Growing in planters and containersBokashi composting makes it possible for people with limited outside space to make high quality homemade compost from their food waste. From talking to our customers, we know that there are a large number of you who use the soil factory method to bury your pre-compost. Here, we will look at a slight variation on this; burying your bokashi pre-compost directly into a planter or container. This is something that I have been doing in my backyard for a number of years with great success.

By adding bokashi pre-compost to your containers you are adding great nutrients and organic matter which will help with plant growth and water retention. In my sun trap of a garden I used to lose many plants if I forgot to water for a day. Since adding bokashi pre-compost each year to my containers I have noticed much better water retention. Forgetting to water my containers for a day or two no longer results in parched, dead plants.

Step 1: Choose your container

Any planter will work for this as long as it has drain holes. Personally I think the larger the container the better; larger containers tend to dry out more slowly!

Step 2: Add garden soil

Firstly add a layer of good garden soil. Fill the container approx 1/3 full.

Ideally you want soil with lots of life in it; worms, bugs, creepy crawlies etc. If you only have access to potting compost then try to add a few handfuls of good garden soil too (ask a neighbor or local community garden). The more life you have in your soil the quicker the pre-compost will break down.

Step 3: Add the pre-compost

Next, add a layer of bokashi pre-compost. Again, you want to fill your container by approximately a third.

Step 4: Mix

Mix the bokashi pre-compost well with the soil layer below. Make sure to break up any lumps of bokashi pre-compost. The final stage of the bokashi composting process will work faster when mixed thoroughly with the surrounding soil.

Step 5: Cover with more soil

Fill the container with more garden soil. Again, you can use shop-bought compost but expect the pre-compost to take slightly longer to break down as there are significantly fewer biota in bagged compost than garden soil. The pre-compost will sink slightly, therefore mound the final layer of garden soil. Add extra garden worms, if available!

Step 6: Cover (optional)

Cover the container with a large plastic bag or lid to prevent from getting wet. Alternatively, move the container to a dry area. Excessive rain and water may cause the bokashi pre-compost to rot and putrefy.

Step 7: Wait

Leave the container for at least 2 weeks (ideally up to 4 weeks, if possible). You may see white mold on the surface. This is the fungi from the bokashi microbes; the same as you may see on the top of your bokashi bucket.

Step 8: Plant

After 2-4 weeks you are ready to plant. Mix the soil in the container. If you see lumps of bokashi pre-compost then you need to leave it for a few days longer for the soil biota to finish breaking down the pre-compost.

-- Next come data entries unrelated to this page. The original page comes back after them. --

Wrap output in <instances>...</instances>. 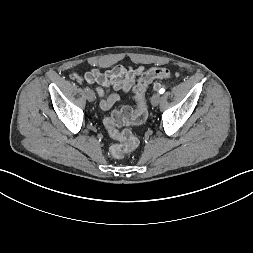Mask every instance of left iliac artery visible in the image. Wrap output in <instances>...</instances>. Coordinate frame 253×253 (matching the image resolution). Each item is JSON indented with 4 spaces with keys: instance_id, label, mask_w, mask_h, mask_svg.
<instances>
[{
    "instance_id": "obj_1",
    "label": "left iliac artery",
    "mask_w": 253,
    "mask_h": 253,
    "mask_svg": "<svg viewBox=\"0 0 253 253\" xmlns=\"http://www.w3.org/2000/svg\"><path fill=\"white\" fill-rule=\"evenodd\" d=\"M165 92V89L164 88H161L160 90H159V93L160 94H163Z\"/></svg>"
}]
</instances>
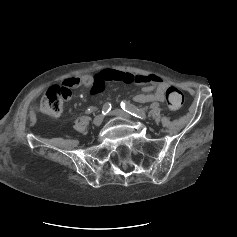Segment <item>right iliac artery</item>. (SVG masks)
<instances>
[{"mask_svg":"<svg viewBox=\"0 0 237 237\" xmlns=\"http://www.w3.org/2000/svg\"><path fill=\"white\" fill-rule=\"evenodd\" d=\"M111 103L107 102L102 107V114L106 115L111 110Z\"/></svg>","mask_w":237,"mask_h":237,"instance_id":"right-iliac-artery-1","label":"right iliac artery"}]
</instances>
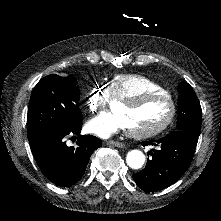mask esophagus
Segmentation results:
<instances>
[{"label": "esophagus", "mask_w": 221, "mask_h": 221, "mask_svg": "<svg viewBox=\"0 0 221 221\" xmlns=\"http://www.w3.org/2000/svg\"><path fill=\"white\" fill-rule=\"evenodd\" d=\"M106 145H111V146L118 147V148H123L124 147V143L123 142L113 141V140L107 141Z\"/></svg>", "instance_id": "obj_1"}]
</instances>
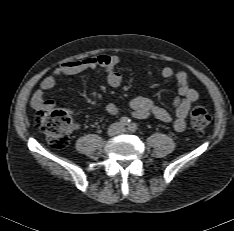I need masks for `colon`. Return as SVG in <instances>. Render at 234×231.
<instances>
[{
  "label": "colon",
  "mask_w": 234,
  "mask_h": 231,
  "mask_svg": "<svg viewBox=\"0 0 234 231\" xmlns=\"http://www.w3.org/2000/svg\"><path fill=\"white\" fill-rule=\"evenodd\" d=\"M210 120L208 111L202 106L194 107L190 113L191 126L196 130H204ZM72 123V113L67 108L41 110L36 116L38 128L45 133L49 144L58 149L67 146Z\"/></svg>",
  "instance_id": "1"
}]
</instances>
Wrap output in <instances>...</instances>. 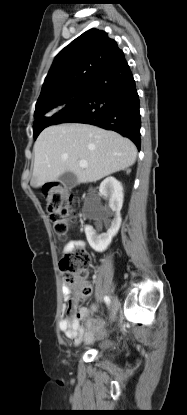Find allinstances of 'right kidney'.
Masks as SVG:
<instances>
[{"label": "right kidney", "instance_id": "ca27d5eb", "mask_svg": "<svg viewBox=\"0 0 187 415\" xmlns=\"http://www.w3.org/2000/svg\"><path fill=\"white\" fill-rule=\"evenodd\" d=\"M99 193L108 198L109 208L115 213V217L106 233L98 235L92 226L86 225L85 234L91 248L97 252H103L108 248L121 225L120 210L123 204V187L114 177H108L100 184Z\"/></svg>", "mask_w": 187, "mask_h": 415}]
</instances>
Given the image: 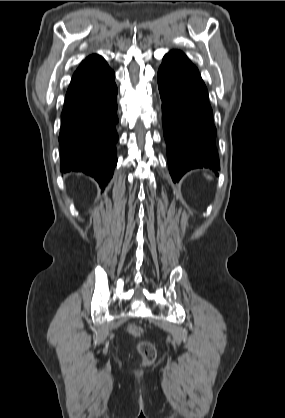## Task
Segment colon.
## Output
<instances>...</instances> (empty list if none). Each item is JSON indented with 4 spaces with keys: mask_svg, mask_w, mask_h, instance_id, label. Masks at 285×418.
Returning a JSON list of instances; mask_svg holds the SVG:
<instances>
[{
    "mask_svg": "<svg viewBox=\"0 0 285 418\" xmlns=\"http://www.w3.org/2000/svg\"><path fill=\"white\" fill-rule=\"evenodd\" d=\"M127 332L134 337H140L143 333L142 328L135 325L129 326ZM137 349L141 357L140 362L142 366H149L155 361L157 351L154 344L149 341H140L137 344Z\"/></svg>",
    "mask_w": 285,
    "mask_h": 418,
    "instance_id": "1",
    "label": "colon"
}]
</instances>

You can now add your plants directly to the container; no need to add further fertilizer. Sit back and enjoy the fruits of your labor.

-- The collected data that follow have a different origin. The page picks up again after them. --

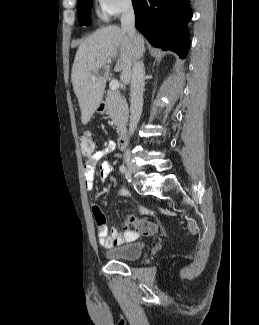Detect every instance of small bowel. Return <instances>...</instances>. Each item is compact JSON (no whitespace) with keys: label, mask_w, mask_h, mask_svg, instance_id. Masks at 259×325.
I'll return each mask as SVG.
<instances>
[{"label":"small bowel","mask_w":259,"mask_h":325,"mask_svg":"<svg viewBox=\"0 0 259 325\" xmlns=\"http://www.w3.org/2000/svg\"><path fill=\"white\" fill-rule=\"evenodd\" d=\"M114 144H110L103 150L94 152L83 165V174L85 180V187L88 191L94 189V180L96 177V168H99V176L102 181H106L113 172L112 164L107 160H102L105 155L113 151ZM118 197H129L130 192L126 188H121L116 192ZM92 215L97 225V235L99 243L104 248H111L121 245L125 242L134 240L138 237V233L130 229L127 225L124 227V231H120L116 227L108 228L106 225V218L98 205L91 207Z\"/></svg>","instance_id":"1"}]
</instances>
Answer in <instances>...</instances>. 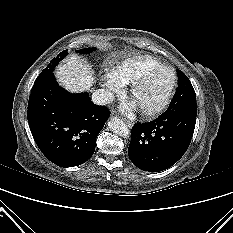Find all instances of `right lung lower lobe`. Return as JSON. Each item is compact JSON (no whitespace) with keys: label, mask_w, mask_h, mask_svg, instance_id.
<instances>
[{"label":"right lung lower lobe","mask_w":233,"mask_h":233,"mask_svg":"<svg viewBox=\"0 0 233 233\" xmlns=\"http://www.w3.org/2000/svg\"><path fill=\"white\" fill-rule=\"evenodd\" d=\"M28 123L42 153L61 167L78 166L94 153L96 138L110 116L88 93L61 88L54 74L34 83L28 103Z\"/></svg>","instance_id":"1"}]
</instances>
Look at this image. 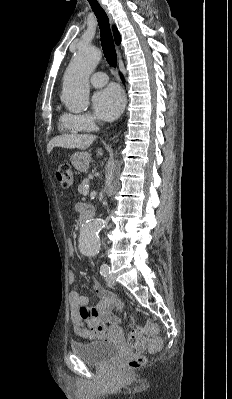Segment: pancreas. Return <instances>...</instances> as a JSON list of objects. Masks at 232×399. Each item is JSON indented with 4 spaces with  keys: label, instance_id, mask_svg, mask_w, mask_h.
Here are the masks:
<instances>
[{
    "label": "pancreas",
    "instance_id": "pancreas-1",
    "mask_svg": "<svg viewBox=\"0 0 232 399\" xmlns=\"http://www.w3.org/2000/svg\"><path fill=\"white\" fill-rule=\"evenodd\" d=\"M86 186H89L88 178H85V180H83V182H81L80 186H78L79 194H83V192H86V190H87Z\"/></svg>",
    "mask_w": 232,
    "mask_h": 399
}]
</instances>
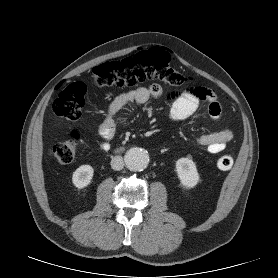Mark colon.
Returning a JSON list of instances; mask_svg holds the SVG:
<instances>
[{"label": "colon", "mask_w": 278, "mask_h": 278, "mask_svg": "<svg viewBox=\"0 0 278 278\" xmlns=\"http://www.w3.org/2000/svg\"><path fill=\"white\" fill-rule=\"evenodd\" d=\"M94 84L98 88L110 86L134 87L147 81H160L172 86H181L186 78L170 64V55L163 48L143 50L118 61L105 62L93 68ZM87 86L75 82L65 86L53 103L54 113L61 118L76 122L80 119L85 103ZM193 89V88H191ZM78 133L73 138L54 145L49 153L59 163L72 162L78 150ZM233 158L224 154L217 160L221 170H229Z\"/></svg>", "instance_id": "1"}]
</instances>
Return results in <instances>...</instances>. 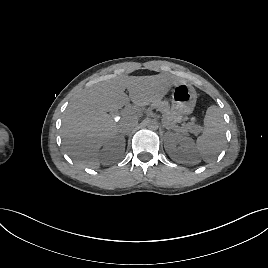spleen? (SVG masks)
<instances>
[{"instance_id": "3e777b00", "label": "spleen", "mask_w": 268, "mask_h": 268, "mask_svg": "<svg viewBox=\"0 0 268 268\" xmlns=\"http://www.w3.org/2000/svg\"><path fill=\"white\" fill-rule=\"evenodd\" d=\"M225 122L221 109L210 106L204 117L203 133L197 138V150L205 162L213 161L225 142Z\"/></svg>"}]
</instances>
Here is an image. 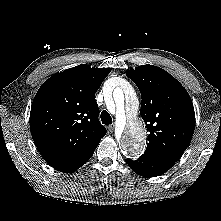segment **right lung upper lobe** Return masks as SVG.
I'll use <instances>...</instances> for the list:
<instances>
[{
	"label": "right lung upper lobe",
	"mask_w": 221,
	"mask_h": 221,
	"mask_svg": "<svg viewBox=\"0 0 221 221\" xmlns=\"http://www.w3.org/2000/svg\"><path fill=\"white\" fill-rule=\"evenodd\" d=\"M110 71L82 64L55 74L39 88L30 129L38 151L53 168L98 146L106 135L94 96Z\"/></svg>",
	"instance_id": "obj_1"
}]
</instances>
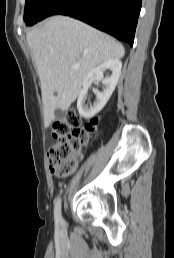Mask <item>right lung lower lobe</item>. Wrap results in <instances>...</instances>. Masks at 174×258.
I'll use <instances>...</instances> for the list:
<instances>
[{"instance_id":"obj_1","label":"right lung lower lobe","mask_w":174,"mask_h":258,"mask_svg":"<svg viewBox=\"0 0 174 258\" xmlns=\"http://www.w3.org/2000/svg\"><path fill=\"white\" fill-rule=\"evenodd\" d=\"M142 0H53L43 14L67 15L133 45Z\"/></svg>"}]
</instances>
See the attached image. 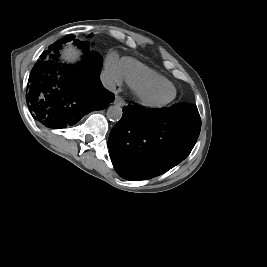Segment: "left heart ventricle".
<instances>
[{
  "mask_svg": "<svg viewBox=\"0 0 267 267\" xmlns=\"http://www.w3.org/2000/svg\"><path fill=\"white\" fill-rule=\"evenodd\" d=\"M172 95L173 89L170 86L155 87L146 92V96L153 101H165Z\"/></svg>",
  "mask_w": 267,
  "mask_h": 267,
  "instance_id": "left-heart-ventricle-1",
  "label": "left heart ventricle"
}]
</instances>
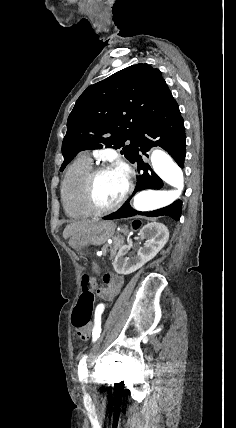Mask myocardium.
I'll return each instance as SVG.
<instances>
[{
    "mask_svg": "<svg viewBox=\"0 0 236 428\" xmlns=\"http://www.w3.org/2000/svg\"><path fill=\"white\" fill-rule=\"evenodd\" d=\"M119 169L126 173L128 186L126 192L120 200L113 204L105 205L98 201L95 194V184L97 179L106 171ZM134 192V173L125 163H103L93 168L87 175L83 185V196L87 206L96 213H106L121 208Z\"/></svg>",
    "mask_w": 236,
    "mask_h": 428,
    "instance_id": "1",
    "label": "myocardium"
}]
</instances>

Order now! Find all your bokashi composting supplies in our online shop.

5 thoughts on “Using bokashi in planters and containers

  1. I explored Bokashi for a short period and left the bin with my father to collect food waste but must have done something wrong – it wreaked something horrible. I buried a few bucketfuls and quit. Fast forward till today and I find myself gardening and growing vegetables and herbs more than ever. I’d like to try Bokashi again! I’d like to do it right this time. I’m trying to find the perfect space for it. I need clarification on how much sun the bins can tolerate. Also, can the bins be located in nearly complete shade?

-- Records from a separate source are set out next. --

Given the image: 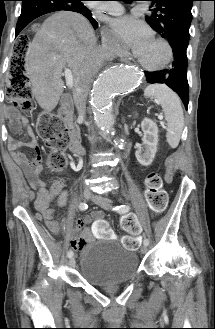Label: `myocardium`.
Listing matches in <instances>:
<instances>
[{"label":"myocardium","mask_w":215,"mask_h":329,"mask_svg":"<svg viewBox=\"0 0 215 329\" xmlns=\"http://www.w3.org/2000/svg\"><path fill=\"white\" fill-rule=\"evenodd\" d=\"M153 40L156 43L160 44L165 50V58L160 64H158V65H148V64L142 62L138 58L137 54H135L136 63L141 68H143L144 70L150 71V72H156V71H161V70L166 69L170 65V63L172 62L173 57H174L173 48H172L171 44L166 39H164L162 37H155V38H153Z\"/></svg>","instance_id":"1"}]
</instances>
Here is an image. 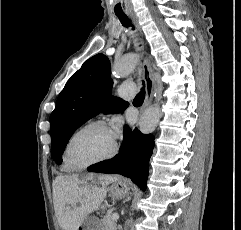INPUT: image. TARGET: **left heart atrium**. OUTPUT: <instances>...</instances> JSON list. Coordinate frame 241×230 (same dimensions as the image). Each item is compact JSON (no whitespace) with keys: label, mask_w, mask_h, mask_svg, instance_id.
Listing matches in <instances>:
<instances>
[{"label":"left heart atrium","mask_w":241,"mask_h":230,"mask_svg":"<svg viewBox=\"0 0 241 230\" xmlns=\"http://www.w3.org/2000/svg\"><path fill=\"white\" fill-rule=\"evenodd\" d=\"M109 132L114 140H116L120 135L122 131V121L119 117H114L109 126Z\"/></svg>","instance_id":"1"}]
</instances>
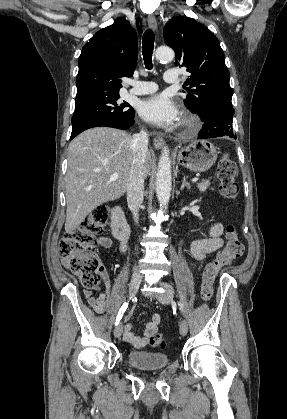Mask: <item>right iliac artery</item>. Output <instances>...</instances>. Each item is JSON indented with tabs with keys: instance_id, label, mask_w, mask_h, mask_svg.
<instances>
[{
	"instance_id": "obj_1",
	"label": "right iliac artery",
	"mask_w": 287,
	"mask_h": 419,
	"mask_svg": "<svg viewBox=\"0 0 287 419\" xmlns=\"http://www.w3.org/2000/svg\"><path fill=\"white\" fill-rule=\"evenodd\" d=\"M127 307H128V302H125V303L121 306V308H120V310H119V312H118V314H117V317H116V322H115V325H118V324H119V321L122 319L123 314H124V312L126 311Z\"/></svg>"
}]
</instances>
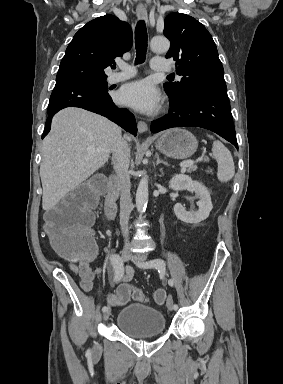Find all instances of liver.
Wrapping results in <instances>:
<instances>
[{
    "mask_svg": "<svg viewBox=\"0 0 283 384\" xmlns=\"http://www.w3.org/2000/svg\"><path fill=\"white\" fill-rule=\"evenodd\" d=\"M119 138L121 128L103 116L81 108L58 112L42 146L43 210L55 208L68 192L102 168Z\"/></svg>",
    "mask_w": 283,
    "mask_h": 384,
    "instance_id": "liver-1",
    "label": "liver"
}]
</instances>
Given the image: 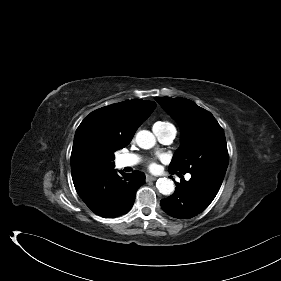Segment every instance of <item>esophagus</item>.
Wrapping results in <instances>:
<instances>
[{
	"label": "esophagus",
	"mask_w": 281,
	"mask_h": 281,
	"mask_svg": "<svg viewBox=\"0 0 281 281\" xmlns=\"http://www.w3.org/2000/svg\"><path fill=\"white\" fill-rule=\"evenodd\" d=\"M157 178L154 177V176H150V175H147L146 176V181H155Z\"/></svg>",
	"instance_id": "esophagus-1"
}]
</instances>
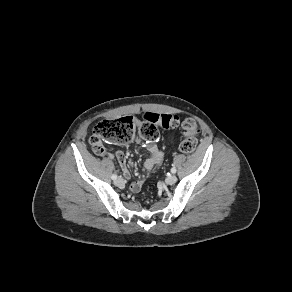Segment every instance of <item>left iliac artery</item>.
I'll list each match as a JSON object with an SVG mask.
<instances>
[{"instance_id": "1", "label": "left iliac artery", "mask_w": 292, "mask_h": 292, "mask_svg": "<svg viewBox=\"0 0 292 292\" xmlns=\"http://www.w3.org/2000/svg\"><path fill=\"white\" fill-rule=\"evenodd\" d=\"M171 173H176V169L175 168H171Z\"/></svg>"}]
</instances>
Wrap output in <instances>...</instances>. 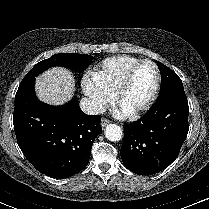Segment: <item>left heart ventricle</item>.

    1. Hi, Thanks for the questions and great to hear that you are interested in starting bokashi again. The bokashi bucket should be stored at room temperature and out of direct sun. Most people choose to keep the bokashi bucket in their kitchen, close to where the food waste is produced. The buckets are airtight and will give off no odors so can be comfortably stored inside.

      The bokashi compost should have a sweet pickly smell. A foul putrid smell, as you describe, shows that the bucket had gone bad. Often times it can be from not using enough bran, letting too much air into the bin, or the bokashi bran being old and inactive.

      Happy composting 🙂

  2. Since Bokashi is a fermentation process, the microbes in the brew would be microbes that live in acidic conditions. That is not the condition found in soil. so when these microbes are later placed on the soil, they will die because the environment in the soil is so different from the Bokashi pail. Not always true, and in some cases such as mine this is the exact idea. The pickling process kills most of the air breathing microbes, nematodes, etc which are pathogenic on my land. The faster composting of material after Bokashi is a huge improvement that should be noted, and does work. Instead of years, natural composting with the pickled material mixed with soil and carbon rich items can be managed in a couple of months. Obviously organic matter continues to decay, but this makes it usable much faster.